It appears that Bing is experimenting with showing pictures of people in search results similar to how Google does with its authorship feature, but for when results are about a person, rather than written by them.
Danny Sullivan at Search Engine Land points to some examples where Bing is doing this for results for journalists Kara Swisher and Nick Bilton.
According to Sullivan, Bing’s Duane Forrester said Bing is considering something like authorship at the SMX conference last week. It’s unclear whether he was referring to this or something separate. As in the Bilton example Sullivan shares, Bing is not always showing images of the person when it is showing these images. In one case from that example, Bing was simply showing an image from the article.

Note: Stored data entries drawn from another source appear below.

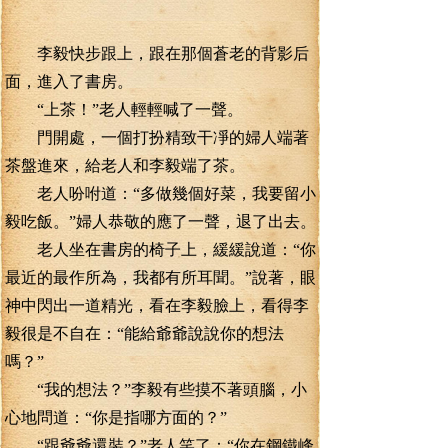
李毅快步跟上，跟在那個蒼老的背影后
面，進入了書房。
“上茶！”老人輕輕喊了一聲。
門開處，一個打扮精致干凈的婦人端著
茶盤進來，給老人和李毅端了茶。
老人吩咐道：“多做幾個好菜，我要留小
毅吃飯。”婦人恭敬的應了一聲，退了出去。
老人坐在書房的椅子上，緩緩說道：“你
最近的最作所為，我都有所耳聞。”說著，眼
神中閃出一道精光，看在李毅臉上，看得李
毅很是不自在：“能給爺爺說說你的想法
嗎？”
“我的想法？”李毅有些摸不著頭腦，小
心地問道：“你是指哪方面的？”
“跟爺爺還裝？”老人笑了：“你在鋼鐵峰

Here are a couple of the images Bing is showing for Sullivan himself:
Blind FIve Year Old’s AJ Kohn did some additional on what Bing is up to, and found a bunch of sources for results where Bing is showing these kinds of results including: CrunchBase, Myspace, NBA.com, Quora, TED, ESPN, The Canadian Encyclopedia, Amazon, MTV, Last.fm, Forbes, NNDB, Facebook, Twitter, Yahoo Movies, Hollywood.com, AskMen, FriendFeed, TV Guide, and Comedy Central, to name a few.
According to Kohn, the images show up more often for about pages, which he says, “supports the idea that Bing is looking for high confidence entity pages and not assigning real authorship.”
Google has been pretty clear that authorship is going to be an increasingly important factor moving forward. It’s no surprise that Forrester hinted that Bing will be working on this too. Perhaps what we’re seeing now will provide a sufficient supplement to whatever they come up with for real authorship.